When the IOC, following an executive board meeting Tuesday in Switzerland, made its shocking announcement, undoubtedly it was thinking of wrestling as a nameless, faceless — and, more to the point, decidedly unsexy — sport, the removal of which from the Summer Games in the interests of modernity would do little harm outside of its small, insular, cauliflower-eared circle of proponents.
But here, then, is the human face behind the abstraction, the symbolic victim of what those board members voted to do: Kyle Snyder is 17 years old, a junior at Good Counsel High School in Olney, a 5-foot-11, 215-pound marble slab of an athlete — undefeated in his high school career, and the top-ranked prep wrestler in the country at his weight class. For as long as he has wrestled competitively, one goal above all others has driven him: Olympic gold.
“It was kind of shocking to me,” he said, “that something I’ve dreamed about my entire life could just be taken away by a group of people for . . . for I’m not really sure the reason.”
He said this on Thursday, sitting in the bleachers at Good Counsel’s auxiliary gymnasium following the last practice before this weekend’s state championship meet. He had just spent much of the previous half-hour tossing, pinning and generally emasculating a 240-pound assistant coach named Dan Sirotkin, who wrestled at Harvard and who represents the closest thing around the Good Counsel team to a true challenge for Snyder.
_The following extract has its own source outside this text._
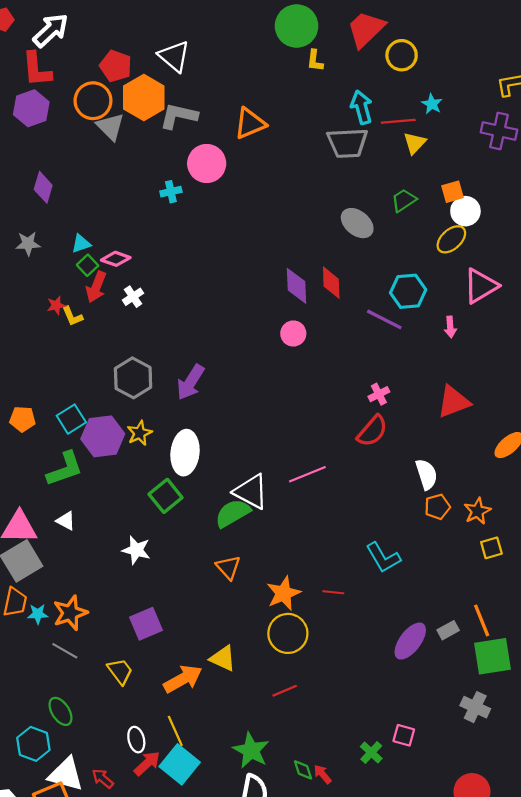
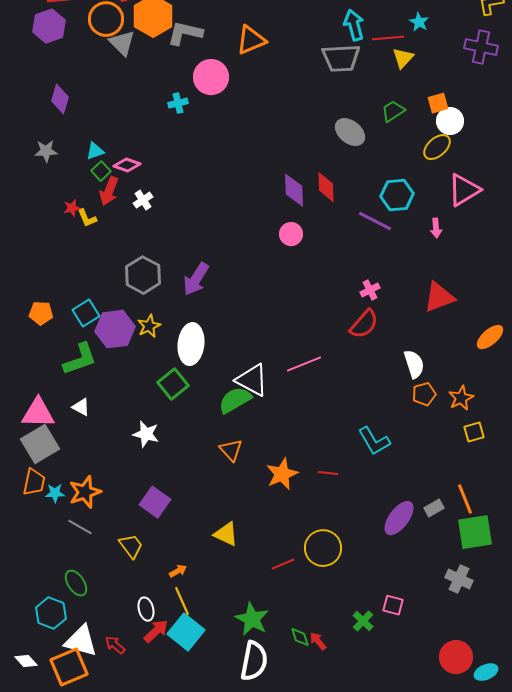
purple square: (146, 624) -> (155, 502), turned -32
yellow circle: (288, 633) -> (323, 548), moved
orange arrow: (183, 679) -> (178, 571), moved, size x0.5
“I’ve never had a high school kid take me down until him last year, and now I can’t come close to beating him,” Sirotkin said. “He’s a once-in-a-lifetime type of wrestler.”
‘His calling’
Snyder has been wrestling in one form or another since he was 4, and has been serious about it since sixth grade, when he tagged along with older brother Stephen (who now wrestles collegiately at the U.S. Military Academy) to a Good Counsel practice. He has more or less dedicated his life to wrestling, dropping other sports one by one until only football remained. And then last fall, he dropped that as well.
“I just grew an overwhelmingly powerful love of wrestling, and it was all I could think about,” Snyder said. “I didn’t want to be out on the football field. I wanted to be getting better at wrestling. I think I have an addictive personality, and when I fall in love with something I keep thinking about it and thinking about it.”
“Wrestling is his calling,” said Snyder’s coach at Good Counsel, Skylar Saar. “He probably spends 80 to 90 percent of every waking hour thinking about wrestling.”